Until the release of Bladerunner 2049, I was certain that the original Bladerunner would remain my favourite movie of all time! But…Mr. Ridley Scott sure outdid himself, and with that I became ever more obsessed with an ostensibly ‘bladerunner’ aesthetic, this time joined by the heavy burnt oranges depicted in 2049. Most are city-scapes taken over the tops of buildings, while others are more natural in their sunrise. Still, they all felt slightly apocalyptic as a set (isn’t the world burning?), so I thought I would share them here!
The best part about Bladerunner is that it taps into my dystopian mindset: always I’m imagining that everything I’m seeing has already been left behind by humans, or forgotten by them, for thousands of years. And now I’m just some distant, alien traveller trying to capture it all on camera. What you’re seeing above is an early-morning sunrise walk through one of my favourite parks in Edmonton. There, you’re surrounded on one side by park greenery, and on the other by industrial-use buildings that make great silhouettes in the morning.
Taken on an iPhone, this old photo comes from my personal image archives as one that I cannot seem to let go of! It’s a bit blurry, and I think I’ve done up some kind of focal blur to add mystique, but darn don’t I wish I could go back and capture this scene again with the right equipment, and without mucking it up with a bunch of edits. Still, I remember sitting on the shore, two of my favourite people by my side, all of us sitting in silent awe as we watched the sun go down.

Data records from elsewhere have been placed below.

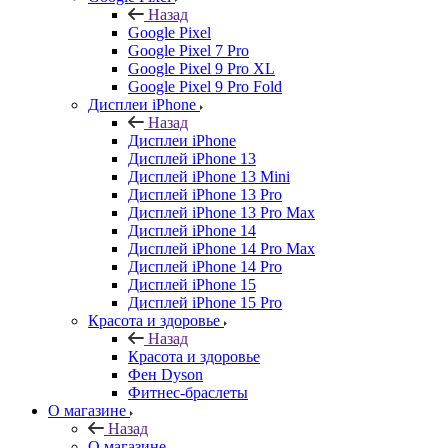
Назад
Google Pixel
Google Pixel 7 Pro
Google Pixel 9 Pro XL
Google Pixel 9 Pro Fold
Дисплеи iPhone
Назад
Дисплеи iPhone
Дисплей iPhone 13
Дисплей iPhone 13 Mini
Дисплей iPhone 13 Pro
Дисплей iPhone 13 Pro Max
Дисплей iPhone 14
Дисплей iPhone 14 Pro Max
Дисплей iPhone 14 Pro
Дисплей iPhone 15
Дисплей iPhone 15 Pro
Красота и здоровье
Назад
Красота и здоровье
Фен Dyson
Фитнес-браслеты
О магазине
Назад
О магазине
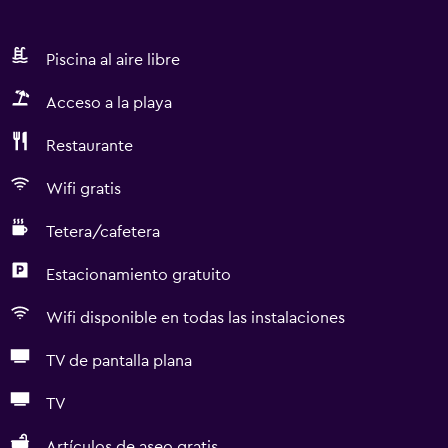
Piscina al aire libre
Acceso a la playa
Restaurante
Wifi gratis
Tetera/cafetera
Estacionamiento gratuito
Wifi disponible en todas las instalaciones
TV de pantalla plana
TV
Artículos de aseo gratis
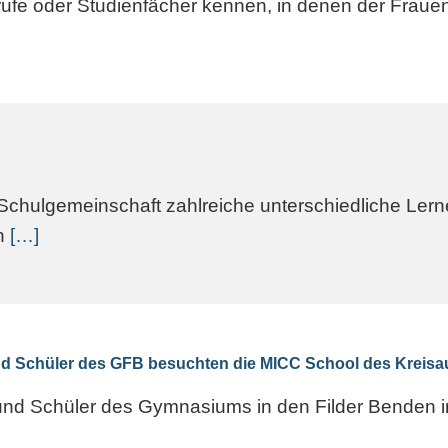
ufe oder Studienfächer kennen, in denen der Frauenan
chulgemeinschaft zahlreiche unterschiedliche Lerne
n
[…]
und Schüler des GFB besuchten die MICC School des Kreisau
 und Schüler des Gymnasiums in den Filder Benden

We’d had a long day exploring the amazing beaches surrounding the quaint and lovely coastal town of Esperence. Both of us Canadians, we benefit from empty beaches on a “too-cold” day of +22 (Celsius), and empty parks where we could have our own fun, or be silent, or whatever we liked. The day before we had driven this strip and found a small trail that we felt would be a perfect place to knock back a cold one and watch the sunset from the other side of the world. Here, we’re trying to beat the sun’s fall below the horizon, walking up to a bench that overlooks a gorgeous sea.
Yes, this was the shore that we came to watch. In all my life along the prairies, seeing such yellows and oranges against a fading blue sky, it was strange to see the stuff of memory transformed: changed, all turned around, the sky on fire and the fading blue of the ocean now transformed, reflecting the orange in the same way that the stalks of corn and wheat can at dusk. Sometimes I like to think my heart is still there, and really I was only snapping half-heartedly knowing that there was no camera in the world that would capture what I was feeling then, completely surrounded by silhouette and colour.
My very first morning in Australia, barely having slept and knowing there would be a long drive ahead, I couldn’t stop myself from stepping out into the morning sun to explore even a little bit of the suburbia around me. By now in my life, I’d finally started bringing my camera along on my journeys across the world, and with the Canon strapped over my shoulder, the lens cap stuck in my pocket (so I can always be at the ready), I wove my way through street after street, wondering at the differences in architecture and material. And if I’m being honest, I was absolutely chasing that sun once I realized I hadn’t quite missed the sunrise. Careful not to get lost, and watching my street signs, I found a high point where I grabbed this shot! Of course, I could have left the wires out, but you know me. I like the constant reminder that our sky is ever-more obliterated by industry.
There’s a sort of trail (or ‘cat-walk’, as I used to call them growing up) that I’ve always loved–and which I walked down almost constantly when I first moved here–and which I always down now due to it’s cemetery proximity. Back then, where you see this shot, there was this huge Brick clearance centre promising the best deals on furniture. Now, it’s this quaint little shop-centre that’s challenged itself to be a little different than any of the architecture I see in downtown Edmonton. Appreciating this against the Bladerunner backdrop of that same sunrise morning, I snapped this quickly, even as many of the construction workers still looked on.
Again, the mixture of nature and industrial. The cross-section of black-metal and blocked-view brick, and then the tree just out beside, letting us know its still there. Orange always makes me think of the end of time, and though I’ve always felt these shades to be prone to sunsets only, I was pleased on this chill autumn morning to find such a lavish sunrise, almost all to myself! On this day I took a whole bunch of shots, just mad with wanting to capture the orange. Not all of them turned out mind you, and a lot of the time I was toying with the manual mode of my camera to help for the next time I actually shot a subject in this light, but I was having fun being surrounded by basically a world of fiction. Certainly the colours and scenes here have already found their way into some of my prose.
Another orange sunrise, taken on one of those rare mornings when the light reflects just so, where it bleeds its colour into the very walls of your home. And having seen this phenomenon a couple times now, living in Edmonton, as soon as I saw that orange tone creeping in, I left at the chance to get out of the house and see what I could capture!
Quiet. Still. Empty. And yet serene? Calm. Beautiful even. There’s something to the simplicity of the landscape lines of this shot, the blocked silhouette taking half the frame…when to be sure what I was trying to capture was the very metallic reflections of the ducts that sat atop the jut you see in the building’s silhouette, which reflected the colours of the sky in the same oranges and blues and greys that you see here. And while that effect is muted, I do think this (and the other photos) I gathered that day are quite emblematic of the world I go to when I’m writing, and the world I’m inspired by when watching either Bladerunner.